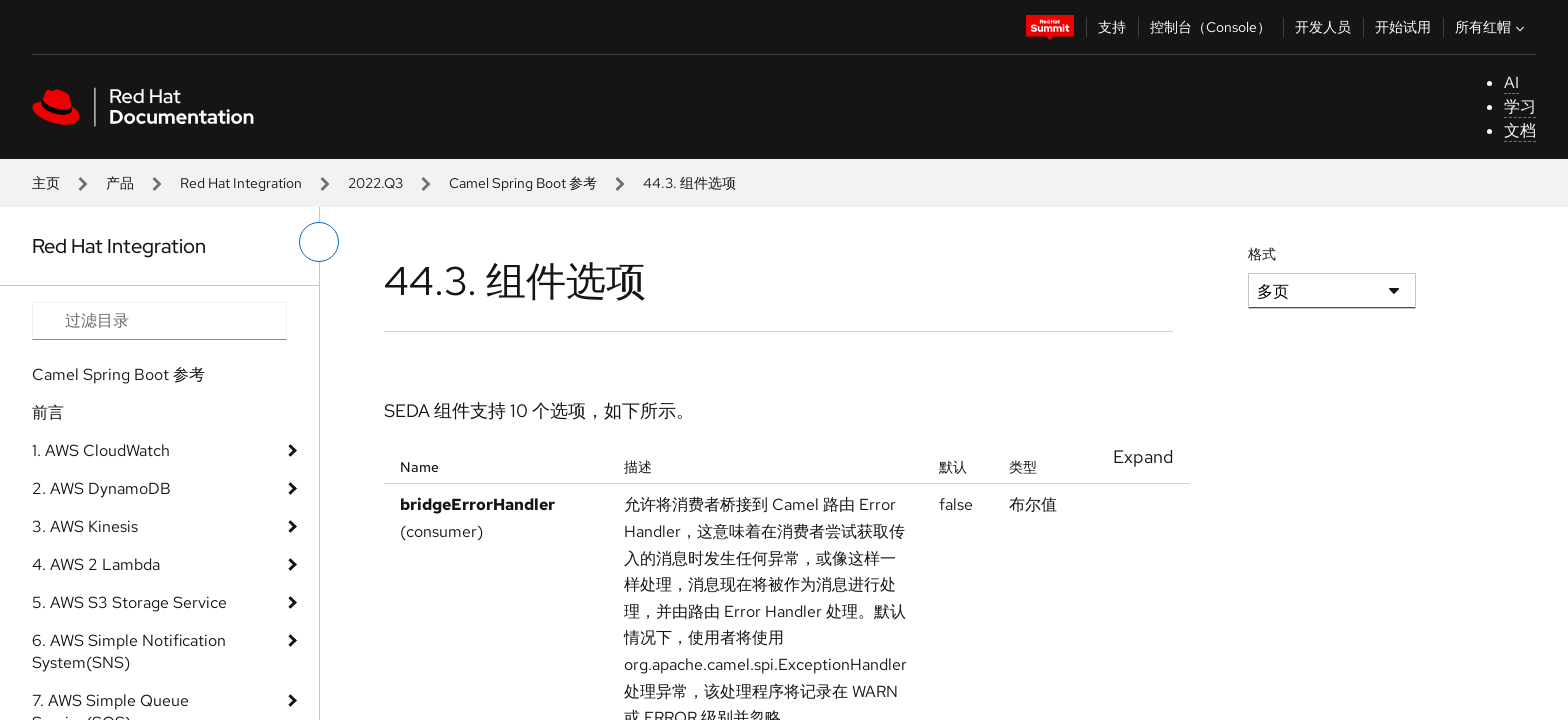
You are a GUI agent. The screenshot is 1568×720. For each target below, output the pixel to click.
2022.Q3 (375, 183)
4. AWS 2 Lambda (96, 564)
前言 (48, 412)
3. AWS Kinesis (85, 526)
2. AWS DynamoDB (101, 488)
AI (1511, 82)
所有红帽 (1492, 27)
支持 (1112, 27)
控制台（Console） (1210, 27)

- ACTIVITY
Transcribe every entry exactly. Leave out the pictures.

- TASK RESULT
You are a GUI agent. The screenshot is 1568×720. For each target below, output the pixel to click.
2022.Q3 (375, 183)
4. AWS 2 Lambda (96, 564)
前言 (48, 412)
3. AWS Kinesis (85, 526)
2. AWS DynamoDB (101, 488)
AI (1511, 82)
所有红帽 (1492, 27)
支持 (1112, 27)
控制台（Console） (1210, 27)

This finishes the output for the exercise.